Problem from Félix Locas:
Let \(r(n) = \lfloor \log_2 \frac{n}{\log_2 n} \rfloor\). Show that \[\lim_{n \rightarrow \infty} \left( \log 2+\sum_{k=1}^{r(n)} \frac{1}{k(k+1) 2^k} \right)^n = 1.\]
My solution:
The series \(\sum_{k=1}^{\infty} \frac{1}{k(k+1) 2^k}\) is easy to calculate. It is, for instance, the difference between the integrals of geometric series: \[\sum_{k=1}^\infty \frac{1}{k(k+1) 2^k} = \sum_{k=1}^\infty \frac{1}{k 2^k} - \sum_{k=1}^\infty \frac{1}{(k+1) 2^k} = 1-\log 2.\]
Furthermore, abbreviating \(r = r(n)\), \[r^{3/2} 2^{r} \sum_{k=r+1}^\infty \frac{1}{k(k+1) 2^{k}} \le \sum_{k=0}^\infty \frac{1}{\sqrt{r} 2^k} \xrightarrow{r \rightarrow \infty} 0\]
implies that for \(n\) sufficiently large we have \(\sum_{k=r+1}^\infty \frac{1}{k(k+1) 2^{k}} < r^{-3/2} 2^{-r}\) and \[\log 2+\sum_{k=1}^{r(n)} \frac{1}{k(k+1) 2^k} = 1-\sum_{k=r+1}^{\infty} \frac{1}{k(k+1) 2^k} \geq 1 - r^{-3/2} 2^{-r}. \qquad (*)\]
Finally, since \(r = \log_2 \frac{n}{\log_2 n} - \varepsilon_n\) for some \(0 \le\varepsilon_n < 1\), we have \[n r^{-3/2} 2^{-r} = \frac{2^{\varepsilon_n}\log_2 n}{(\log_2 n - \log_2 \log_2 n - \varepsilon_n)^{3/2}} \rightarrow 0\]
which implies that \[\left( 1 - r^{-3/2} 2^{-r} \right)^n \rightarrow 1.\]

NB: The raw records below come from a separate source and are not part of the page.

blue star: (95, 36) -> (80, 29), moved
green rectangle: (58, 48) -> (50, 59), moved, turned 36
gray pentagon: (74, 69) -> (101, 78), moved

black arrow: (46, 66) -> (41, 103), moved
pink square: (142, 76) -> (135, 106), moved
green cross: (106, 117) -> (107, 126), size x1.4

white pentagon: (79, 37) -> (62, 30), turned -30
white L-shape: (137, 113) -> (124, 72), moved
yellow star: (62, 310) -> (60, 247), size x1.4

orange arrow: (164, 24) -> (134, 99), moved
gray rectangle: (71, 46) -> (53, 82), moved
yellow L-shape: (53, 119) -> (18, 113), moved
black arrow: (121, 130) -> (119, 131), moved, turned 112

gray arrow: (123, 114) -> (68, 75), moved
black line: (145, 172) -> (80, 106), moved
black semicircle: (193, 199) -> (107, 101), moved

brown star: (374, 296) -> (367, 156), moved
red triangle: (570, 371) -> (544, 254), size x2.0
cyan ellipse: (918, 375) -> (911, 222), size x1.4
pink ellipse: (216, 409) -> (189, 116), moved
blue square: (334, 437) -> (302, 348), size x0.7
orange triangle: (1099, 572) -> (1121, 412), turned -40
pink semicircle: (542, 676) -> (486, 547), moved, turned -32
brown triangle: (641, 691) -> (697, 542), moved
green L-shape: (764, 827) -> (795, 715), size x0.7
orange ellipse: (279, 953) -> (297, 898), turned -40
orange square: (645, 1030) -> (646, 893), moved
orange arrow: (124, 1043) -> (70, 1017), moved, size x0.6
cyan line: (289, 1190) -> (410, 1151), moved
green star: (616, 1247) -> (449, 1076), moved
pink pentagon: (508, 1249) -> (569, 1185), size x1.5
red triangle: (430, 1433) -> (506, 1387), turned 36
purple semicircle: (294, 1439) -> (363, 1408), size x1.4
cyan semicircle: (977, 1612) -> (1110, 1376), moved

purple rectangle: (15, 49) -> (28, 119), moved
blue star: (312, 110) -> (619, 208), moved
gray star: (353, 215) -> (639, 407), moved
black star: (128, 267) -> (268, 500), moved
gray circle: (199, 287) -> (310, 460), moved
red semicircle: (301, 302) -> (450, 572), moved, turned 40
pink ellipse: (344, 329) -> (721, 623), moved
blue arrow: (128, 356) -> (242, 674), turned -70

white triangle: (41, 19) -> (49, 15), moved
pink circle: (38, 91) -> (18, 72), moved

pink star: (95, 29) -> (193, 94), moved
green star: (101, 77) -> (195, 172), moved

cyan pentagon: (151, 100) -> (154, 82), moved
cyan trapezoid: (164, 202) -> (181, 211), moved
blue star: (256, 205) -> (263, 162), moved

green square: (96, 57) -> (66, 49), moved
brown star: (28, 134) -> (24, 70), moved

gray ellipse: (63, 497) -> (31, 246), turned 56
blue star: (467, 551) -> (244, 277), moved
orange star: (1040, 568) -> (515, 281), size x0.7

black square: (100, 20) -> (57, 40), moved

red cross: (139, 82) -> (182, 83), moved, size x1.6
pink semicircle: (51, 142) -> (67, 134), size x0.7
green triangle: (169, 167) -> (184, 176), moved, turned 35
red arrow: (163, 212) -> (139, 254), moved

Since also \(\log 2+\sum_{k=1}^{r(n)} \frac{1}{k(k+1) 2^k} \le 1\) comparing this with \((*)\) yields \[\lim_{n \rightarrow \infty} \left( \log 2+\sum_{k=1}^{r(n)} \frac{1}{k(k+1) 2^k} \right)^n = 1.\]